An exact copy of every record is needed, with the pictures left out.
___ Records to process
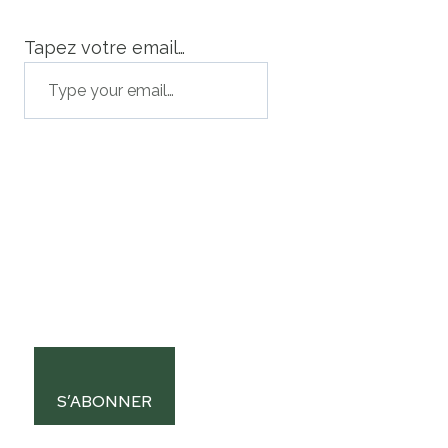
Tapez votre email…
S’ABONNER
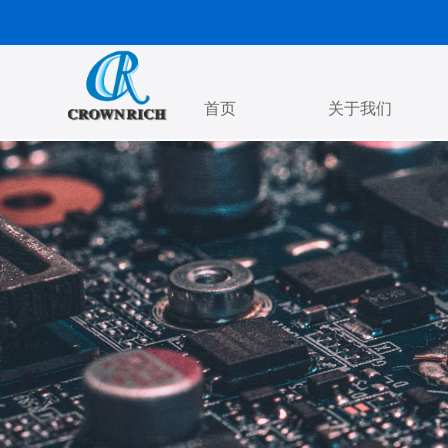
首页
关于我们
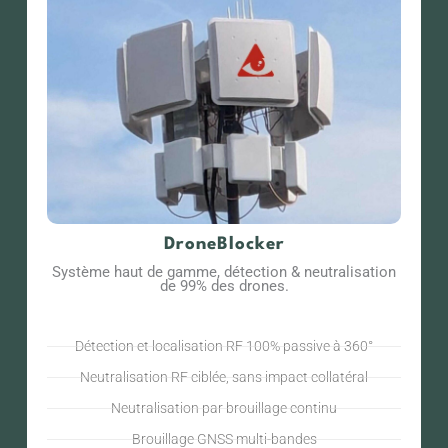
DroneBlocker
Système haut de gamme, détection & neutralisation
de 99% des drones.
Détection et localisation RF 100% passive à 360°
Neutralisation RF ciblée, sans impact collatéral
Neutralisation par brouillage continu
Brouillage GNSS multi-bandes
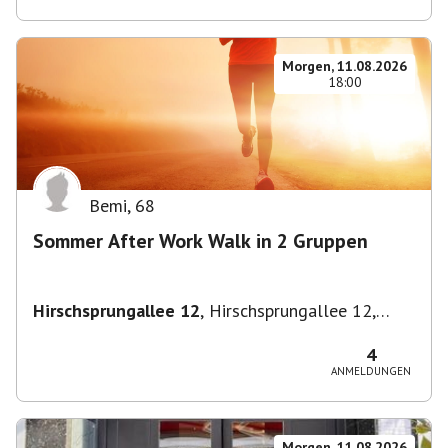
Morgen, 11.08.2026
18:00
Bemi
,
68
Sommer After Work Walk in 2 Gruppen
Hirschsprungallee 12
,
Hirschsprungallee 12,
70435 Stuttgart, Deutschland
4
ANMELDUNGEN
Morgen, 11.08.2026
______
--- Exercise output ---
Tapez votre email…
S’ABONNER
首页
关于我们
DroneBlocker
Système haut de gamme, détection & neutralisation
de 99% des drones.
Détection et localisation RF 100% passive à 360°
Neutralisation RF ciblée, sans impact collatéral
Neutralisation par brouillage continu
Brouillage GNSS multi-bandes
Morgen, 11.08.2026
18:00
Bemi
,
68
Sommer After Work Walk in 2 Gruppen
Hirschsprungallee 12
,
Hirschsprungallee 12,
70435 Stuttgart, Deutschland
4
ANMELDUNGEN
Morgen, 11.08.2026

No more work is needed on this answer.